Exercise description | Within the entries below, find every line that has the string "bounding", then copy it.

Data for processing |

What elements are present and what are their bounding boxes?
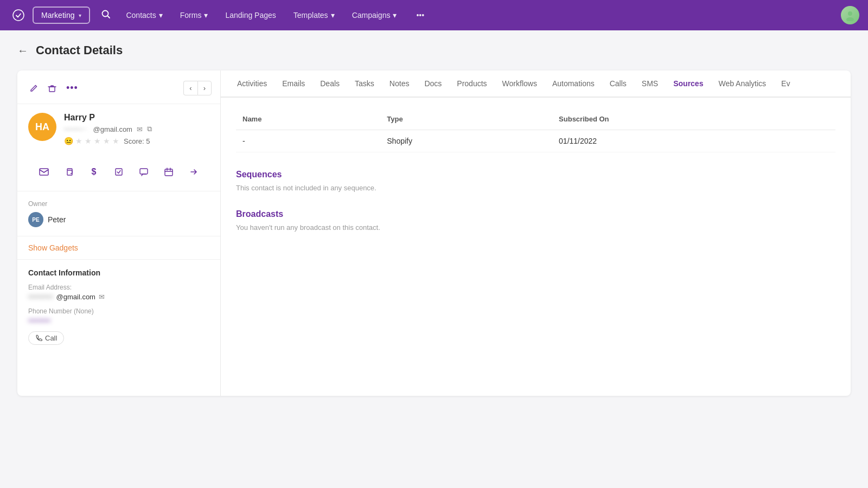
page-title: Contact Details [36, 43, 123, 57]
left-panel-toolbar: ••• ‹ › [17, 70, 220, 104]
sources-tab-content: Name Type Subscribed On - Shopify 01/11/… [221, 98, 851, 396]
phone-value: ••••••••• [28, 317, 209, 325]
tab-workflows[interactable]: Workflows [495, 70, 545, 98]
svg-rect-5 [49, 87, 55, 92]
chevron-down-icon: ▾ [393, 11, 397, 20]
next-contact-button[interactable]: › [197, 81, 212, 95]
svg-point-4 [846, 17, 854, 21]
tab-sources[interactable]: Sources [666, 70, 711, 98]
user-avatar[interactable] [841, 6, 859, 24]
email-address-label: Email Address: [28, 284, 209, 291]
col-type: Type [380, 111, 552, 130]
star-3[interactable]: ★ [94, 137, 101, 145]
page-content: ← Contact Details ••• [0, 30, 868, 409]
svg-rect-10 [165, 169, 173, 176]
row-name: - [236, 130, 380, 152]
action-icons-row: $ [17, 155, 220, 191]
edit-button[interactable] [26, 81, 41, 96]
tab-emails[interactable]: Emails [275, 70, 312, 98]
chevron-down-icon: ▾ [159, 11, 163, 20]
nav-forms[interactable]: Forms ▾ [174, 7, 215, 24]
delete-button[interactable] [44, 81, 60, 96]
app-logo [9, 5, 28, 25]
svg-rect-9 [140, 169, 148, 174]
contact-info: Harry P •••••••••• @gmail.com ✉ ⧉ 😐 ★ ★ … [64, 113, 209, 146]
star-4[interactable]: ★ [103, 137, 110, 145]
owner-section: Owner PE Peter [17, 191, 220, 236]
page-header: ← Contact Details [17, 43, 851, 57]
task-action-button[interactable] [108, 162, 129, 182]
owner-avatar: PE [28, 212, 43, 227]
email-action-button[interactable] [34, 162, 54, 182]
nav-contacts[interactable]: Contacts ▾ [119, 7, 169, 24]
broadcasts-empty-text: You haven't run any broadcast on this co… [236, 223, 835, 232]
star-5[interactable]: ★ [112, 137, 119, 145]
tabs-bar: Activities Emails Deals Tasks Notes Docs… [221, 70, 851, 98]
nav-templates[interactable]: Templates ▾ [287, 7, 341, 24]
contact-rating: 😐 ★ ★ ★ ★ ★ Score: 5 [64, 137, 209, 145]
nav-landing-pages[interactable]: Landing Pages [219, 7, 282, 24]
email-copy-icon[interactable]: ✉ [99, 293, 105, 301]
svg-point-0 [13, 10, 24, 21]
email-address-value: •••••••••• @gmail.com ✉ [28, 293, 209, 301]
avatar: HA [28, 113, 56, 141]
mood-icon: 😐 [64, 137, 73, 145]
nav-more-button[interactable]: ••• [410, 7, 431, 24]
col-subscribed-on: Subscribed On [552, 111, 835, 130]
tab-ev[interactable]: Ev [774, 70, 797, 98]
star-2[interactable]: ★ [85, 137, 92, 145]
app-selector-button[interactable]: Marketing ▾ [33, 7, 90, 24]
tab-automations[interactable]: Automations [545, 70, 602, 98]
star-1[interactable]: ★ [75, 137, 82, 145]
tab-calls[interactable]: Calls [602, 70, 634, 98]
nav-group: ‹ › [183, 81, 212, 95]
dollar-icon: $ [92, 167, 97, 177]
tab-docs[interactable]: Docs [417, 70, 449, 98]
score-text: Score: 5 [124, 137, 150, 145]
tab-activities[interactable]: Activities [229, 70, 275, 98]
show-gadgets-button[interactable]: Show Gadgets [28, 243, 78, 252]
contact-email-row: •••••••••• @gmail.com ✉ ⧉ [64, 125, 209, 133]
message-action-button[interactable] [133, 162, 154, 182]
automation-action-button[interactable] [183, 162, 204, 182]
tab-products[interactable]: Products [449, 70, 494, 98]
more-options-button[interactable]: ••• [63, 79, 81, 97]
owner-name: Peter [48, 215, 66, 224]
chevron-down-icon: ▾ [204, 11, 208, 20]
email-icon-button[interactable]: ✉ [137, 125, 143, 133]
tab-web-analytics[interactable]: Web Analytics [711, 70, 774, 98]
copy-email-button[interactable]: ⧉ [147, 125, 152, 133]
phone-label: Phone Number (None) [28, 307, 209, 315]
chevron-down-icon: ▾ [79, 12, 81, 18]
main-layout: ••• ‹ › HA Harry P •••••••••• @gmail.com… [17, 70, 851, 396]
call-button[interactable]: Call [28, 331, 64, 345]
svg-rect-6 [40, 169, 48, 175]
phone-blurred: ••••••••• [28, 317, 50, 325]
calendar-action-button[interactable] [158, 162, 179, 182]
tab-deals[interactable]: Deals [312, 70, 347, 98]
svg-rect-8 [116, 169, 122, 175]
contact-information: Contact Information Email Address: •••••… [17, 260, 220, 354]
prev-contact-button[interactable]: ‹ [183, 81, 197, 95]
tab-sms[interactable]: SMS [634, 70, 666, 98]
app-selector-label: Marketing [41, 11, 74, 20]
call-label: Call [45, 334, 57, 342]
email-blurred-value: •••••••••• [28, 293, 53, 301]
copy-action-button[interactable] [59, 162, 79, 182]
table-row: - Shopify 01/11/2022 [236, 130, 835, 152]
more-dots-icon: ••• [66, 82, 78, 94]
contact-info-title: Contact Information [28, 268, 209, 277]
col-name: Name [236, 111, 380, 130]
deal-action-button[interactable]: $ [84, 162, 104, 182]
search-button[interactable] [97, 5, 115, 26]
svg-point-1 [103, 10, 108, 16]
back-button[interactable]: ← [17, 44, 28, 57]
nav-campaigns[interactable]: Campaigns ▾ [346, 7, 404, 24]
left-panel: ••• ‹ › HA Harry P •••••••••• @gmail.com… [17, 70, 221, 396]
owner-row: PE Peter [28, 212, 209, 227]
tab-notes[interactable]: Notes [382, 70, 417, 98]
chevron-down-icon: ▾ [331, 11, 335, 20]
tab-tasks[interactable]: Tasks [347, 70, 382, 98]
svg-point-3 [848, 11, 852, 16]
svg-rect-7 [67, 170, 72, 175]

* * *

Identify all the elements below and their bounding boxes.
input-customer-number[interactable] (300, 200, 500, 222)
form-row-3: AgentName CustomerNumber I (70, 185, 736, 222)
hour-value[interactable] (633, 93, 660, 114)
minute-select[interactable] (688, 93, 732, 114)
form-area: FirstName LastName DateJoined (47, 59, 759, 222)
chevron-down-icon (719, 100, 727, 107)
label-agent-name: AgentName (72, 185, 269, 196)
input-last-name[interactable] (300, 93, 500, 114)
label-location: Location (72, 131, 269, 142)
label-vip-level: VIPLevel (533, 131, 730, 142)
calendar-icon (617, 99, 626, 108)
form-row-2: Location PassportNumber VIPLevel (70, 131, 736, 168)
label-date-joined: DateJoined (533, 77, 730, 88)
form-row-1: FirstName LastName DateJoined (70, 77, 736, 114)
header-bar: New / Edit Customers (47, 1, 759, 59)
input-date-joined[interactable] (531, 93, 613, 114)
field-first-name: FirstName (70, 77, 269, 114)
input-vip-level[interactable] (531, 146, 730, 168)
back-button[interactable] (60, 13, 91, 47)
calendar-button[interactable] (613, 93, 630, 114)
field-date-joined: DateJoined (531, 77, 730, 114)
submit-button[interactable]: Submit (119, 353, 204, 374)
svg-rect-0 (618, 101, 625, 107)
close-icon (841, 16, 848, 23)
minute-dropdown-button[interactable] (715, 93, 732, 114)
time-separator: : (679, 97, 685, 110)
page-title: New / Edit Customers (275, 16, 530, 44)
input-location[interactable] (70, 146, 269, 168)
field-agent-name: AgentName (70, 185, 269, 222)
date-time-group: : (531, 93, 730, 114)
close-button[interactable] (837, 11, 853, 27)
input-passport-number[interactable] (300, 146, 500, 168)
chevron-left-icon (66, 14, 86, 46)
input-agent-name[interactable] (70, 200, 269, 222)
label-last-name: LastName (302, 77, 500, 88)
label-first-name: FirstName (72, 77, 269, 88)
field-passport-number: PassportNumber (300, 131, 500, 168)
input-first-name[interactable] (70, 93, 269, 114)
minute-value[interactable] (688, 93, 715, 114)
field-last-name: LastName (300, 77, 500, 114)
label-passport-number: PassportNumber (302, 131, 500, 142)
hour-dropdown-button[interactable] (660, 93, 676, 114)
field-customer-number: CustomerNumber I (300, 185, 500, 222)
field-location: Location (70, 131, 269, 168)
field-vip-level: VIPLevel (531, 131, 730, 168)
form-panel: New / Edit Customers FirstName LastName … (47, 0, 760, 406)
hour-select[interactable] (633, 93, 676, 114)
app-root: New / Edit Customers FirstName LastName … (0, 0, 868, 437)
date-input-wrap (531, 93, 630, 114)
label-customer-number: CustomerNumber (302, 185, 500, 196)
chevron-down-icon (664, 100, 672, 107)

Result below |
What elements are present and what are their bounding boxes?
Identify all the elements below and their bounding boxes.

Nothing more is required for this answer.